Not enough numbers or special characters usually.

lukan 2 hours ago | parent | next [-]

Use one specific special character/number as word separator.

chopin 3 hours ago | parent | prev [-]

I loathe two things in password requirements: special characters and not allowing spaces. C'mon, it's 2026. Require 20 characters and call it a day.

Xeoncross 2 hours ago | parent [-]

"password is to long, max length..."

(╯°□°)╯︵ ┻━┻

Volundr 2 hours ago | parent [-]

I couldn't decide which sentence of Alice in Wonderland was my favorite, so I just used the full text.

3 hours ago | parent | prev | next [-]
[deleted]
samrus 3 hours ago | parent | prev | next [-]

I swear if the ghouls running things had abit more decency and allowed people to actually access and controll their passkeys then that would be the future, everyone would adopt it. The experience is so nice with key pair exchange for ssh. Its just that there i have thr security of knowing exactly where my secret is and how i can manage it, its just a file and i can move it like a file

Nobody wants the risk of getting locked out because of apple and googles walled garden bullshit

James_K 2 hours ago | parent | prev [-]

Letting users pick their own passwords has always been a mistake. If passwords are needed, the system should choose them.
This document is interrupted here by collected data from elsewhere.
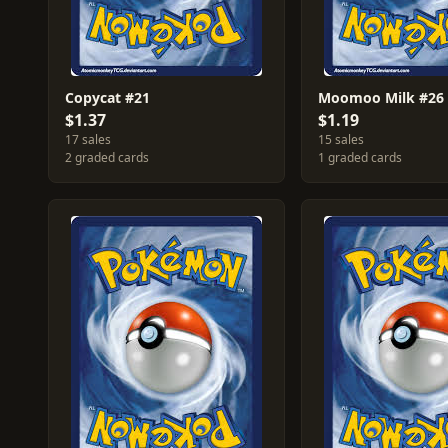
Copycat #21
Moomoo Milk #26
$1.37
$1.19
17 sales
15 sales
2 graded cards
1 graded cards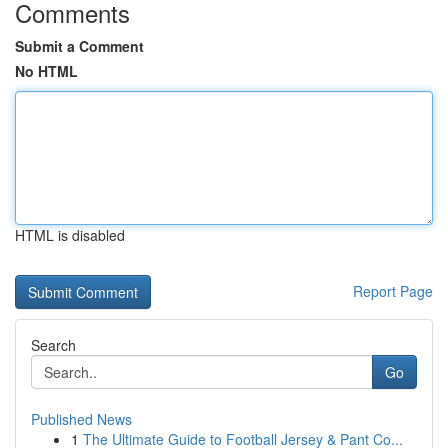
Comments
Submit a Comment
No HTML
HTML is disabled
Report Page
Search
Go
Published News
1
The Ultimate Guide to Football Jersey & Pant Co...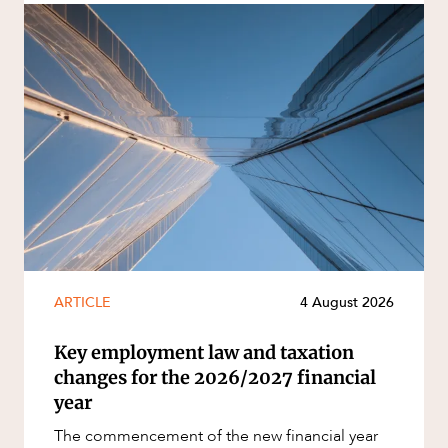
ARTICLE
4 August 2026
Key employment law and taxation
changes for the 2026/2027 financial
year
The commencement of the new financial year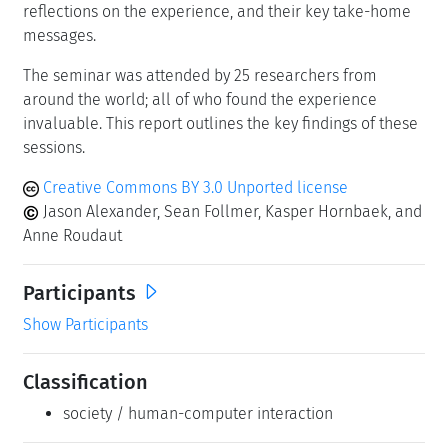
reflections on the experience, and their key take-home
messages.
The seminar was attended by 25 researchers from
around the world; all of who found the experience
invaluable. This report outlines the key findings of these
sessions.
Creative Commons BY 3.0 Unported license
Jason Alexander, Sean Follmer, Kasper Hornbaek, and
Anne Roudaut
Participants
Show Participants
Classification
society / human-computer interaction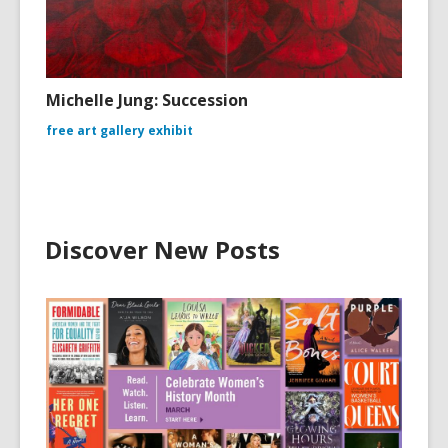
Michelle Jung: Succession
free art gallery exhibit
Discover New Posts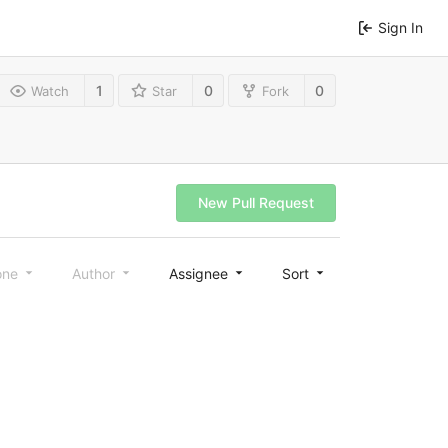
Sign In
1
0
0
Watch
Star
Fork
New Pull Request
one
Author
Assignee
Sort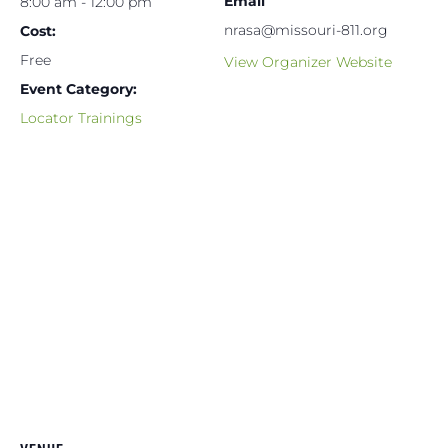
Email
8:00 am - 12:00 pm
nrasa@missouri-811.org
Cost:
Free
View Organizer Website
Event Category:
Locator Trainings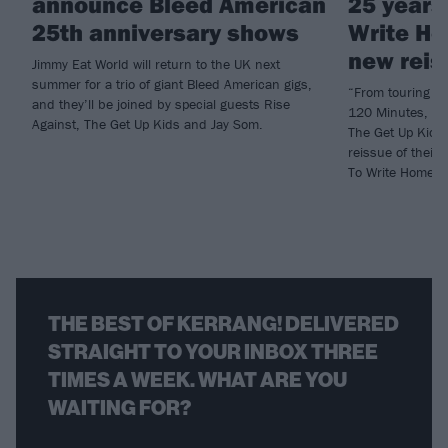
announce Bleed American
25 years
25th anniversary shows
Write Ho
new reis
Jimmy Eat World will return to the UK next
summer for a trio of giant Bleed American gigs,
“From touring a
and they’ll be joined by special guests Rise
120 Minutes, to
Against, The Get Up Kids and Jay Som.
The Get Up Kids
reissue of thei
To Write Home A
THE BEST OF KERRANG! DELIVERED
STRAIGHT TO YOUR INBOX THREE
TIMES A WEEK. WHAT ARE YOU
WAITING FOR?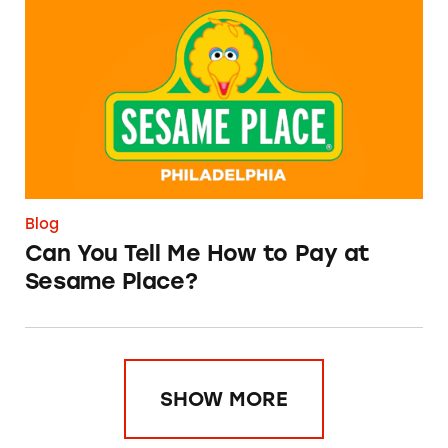
Can You Tell Me How to Pay at Sesame Place?
Blog
Can You Tell Me How to Pay at
Sesame Place?
SHOW MORE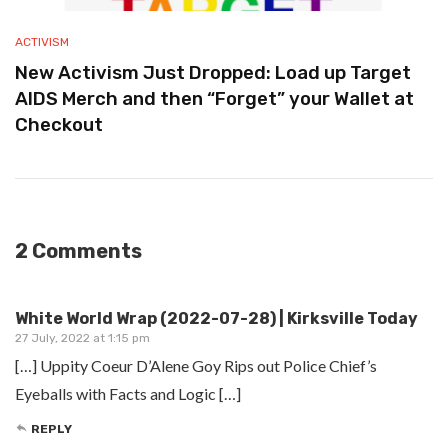
ACTIVISM
New Activism Just Dropped: Load up Target
AIDS Merch and then “Forget” your Wallet at
Checkout
2 Comments
White World Wrap (2022-07-28) | Kirksville Today
27 July, 2022 at 1:15 pm
[…] Uppity Coeur D’Alene Goy Rips out Police Chief’s
Eyeballs with Facts and Logic […]
REPLY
NopIdoN 2 hours ago | parent | next [-]

just directly give them a post-it for their monitor

kg 2 hours ago | parent | prev [-]

As a person with memory issues, this is a recipe for me writing a password down where somebody else can probably find it.

ryandrake an hour ago | parent | next [-]

If your machine or service is connected to the Internet, 631U)VN0Onl? written on a post-it note is generally going to be better than hunter2 not written down.

fouc an hour ago | parent | prev [-]

but post-its are vulnerable to the wrench attack!